Source material below:

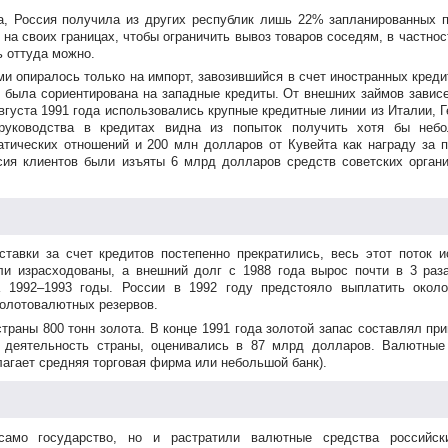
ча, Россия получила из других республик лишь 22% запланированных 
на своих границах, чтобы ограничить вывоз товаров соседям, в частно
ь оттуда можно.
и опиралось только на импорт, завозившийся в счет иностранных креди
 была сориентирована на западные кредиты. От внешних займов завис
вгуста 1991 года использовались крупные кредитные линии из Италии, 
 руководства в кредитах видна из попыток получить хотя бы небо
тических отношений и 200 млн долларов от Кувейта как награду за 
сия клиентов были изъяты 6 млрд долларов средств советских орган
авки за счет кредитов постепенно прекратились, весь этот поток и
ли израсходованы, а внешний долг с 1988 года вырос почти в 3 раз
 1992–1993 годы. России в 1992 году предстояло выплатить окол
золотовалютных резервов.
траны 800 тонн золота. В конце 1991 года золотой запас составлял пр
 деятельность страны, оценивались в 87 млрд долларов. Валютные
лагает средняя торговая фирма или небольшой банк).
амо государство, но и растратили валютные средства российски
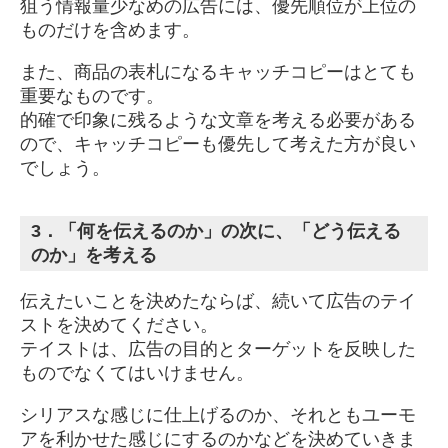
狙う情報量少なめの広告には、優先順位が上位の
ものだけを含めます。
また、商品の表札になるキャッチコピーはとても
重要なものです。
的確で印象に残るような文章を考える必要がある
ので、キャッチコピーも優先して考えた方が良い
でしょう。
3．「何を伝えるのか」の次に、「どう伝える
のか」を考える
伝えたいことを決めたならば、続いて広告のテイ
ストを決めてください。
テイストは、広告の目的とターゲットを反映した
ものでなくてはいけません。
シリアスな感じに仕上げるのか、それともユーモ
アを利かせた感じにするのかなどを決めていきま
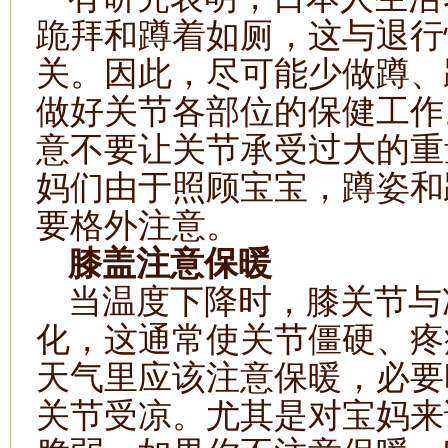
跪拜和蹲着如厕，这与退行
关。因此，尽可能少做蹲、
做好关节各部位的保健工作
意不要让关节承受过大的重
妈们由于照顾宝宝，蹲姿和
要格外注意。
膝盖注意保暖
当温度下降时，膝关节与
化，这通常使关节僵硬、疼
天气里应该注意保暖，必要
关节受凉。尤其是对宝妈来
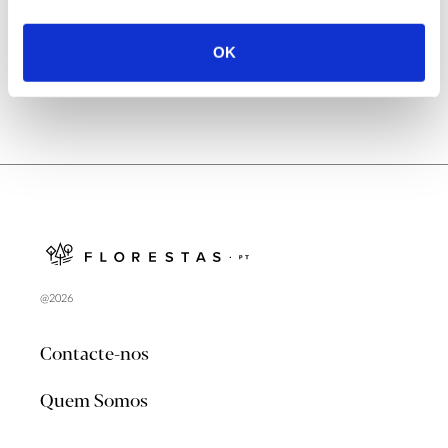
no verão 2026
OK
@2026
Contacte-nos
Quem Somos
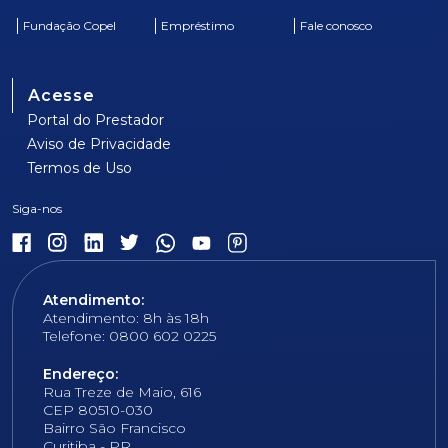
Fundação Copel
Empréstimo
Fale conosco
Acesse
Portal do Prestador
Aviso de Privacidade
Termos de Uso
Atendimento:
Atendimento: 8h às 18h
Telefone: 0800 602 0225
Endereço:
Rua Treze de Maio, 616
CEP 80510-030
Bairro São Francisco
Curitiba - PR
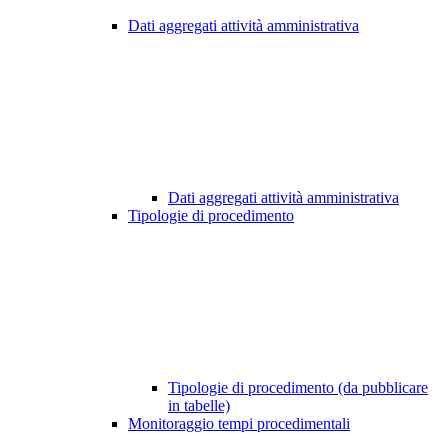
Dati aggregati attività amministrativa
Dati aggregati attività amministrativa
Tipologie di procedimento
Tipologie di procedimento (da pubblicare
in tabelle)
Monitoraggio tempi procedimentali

End of Source material.

Where pictures appear in the records, leave them out; output everything else exactly.

ча, Россия получила из других республик лишь 22% запланированных 
на своих границах, чтобы ограничить вывоз товаров соседям, в частно
ь оттуда можно.
и опиралось только на импорт, завозившийся в счет иностранных креди
 была сориентирована на западные кредиты. От внешних займов завис
вгуста 1991 года использовались крупные кредитные линии из Италии, 
 руководства в кредитах видна из попыток получить хотя бы небо
тических отношений и 200 млн долларов от Кувейта как награду за 
сия клиентов были изъяты 6 млрд долларов средств советских орган
авки за счет кредитов постепенно прекратились, весь этот поток и
ли израсходованы, а внешний долг с 1988 года вырос почти в 3 раз
 1992–1993 годы. России в 1992 году предстояло выплатить окол
золотовалютных резервов.
траны 800 тонн золота. В конце 1991 года золотой запас составлял пр
 деятельность страны, оценивались в 87 млрд долларов. Валютные
лагает средняя торговая фирма или небольшой банк).
амо государство, но и растратили валютные средства российски
狙う情報量少なめの広告には、優先順位が上位の
ものだけを含めます。
また、商品の表札になるキャッチコピーはとても
重要なものです。
的確で印象に残るような文章を考える必要がある
ので、キャッチコピーも優先して考えた方が良い
でしょう。
3．「何を伝えるのか」の次に、「どう伝える
のか」を考える
伝えたいことを決めたならば、続いて広告のテイ
ストを決めてください。
テイストは、広告の目的とターゲットを反映した
ものでなくてはいけません。
シリアスな感じに仕上げるのか、それともユーモ
アを利かせた感じにするのかなどを決めていきま
跪拜和蹲着如厕，这与退行
关。因此，尽可能少做蹲、
做好关节各部位的保健工作
意不要让关节承受过大的重
妈们由于照顾宝宝，蹲姿和
要格外注意。
膝盖注意保暖
当温度下降时，膝关节与
化，这通常使关节僵硬、疼
天气里应该注意保暖，必要
关节受凉。尤其是对宝妈来
no verão 2026
OK
@2026
Contacte-nos
Quem Somos
Fundação Copel
Empréstimo
Fale conosco
Acesse
Portal do Prestador
Aviso de Privacidade
Termos de Uso
Atendimento:
Atendimento: 8h às 18h
Telefone: 0800 602 0225
Endereço:
Rua Treze de Maio, 616
CEP 80510-030
Bairro São Francisco
Curitiba - PR
Dati aggregati attività amministrativa
Dati aggregati attività amministrativa
Tipologie di procedimento
Tipologie di procedimento (da pubblicare
in tabelle)
Monitoraggio tempi procedimentali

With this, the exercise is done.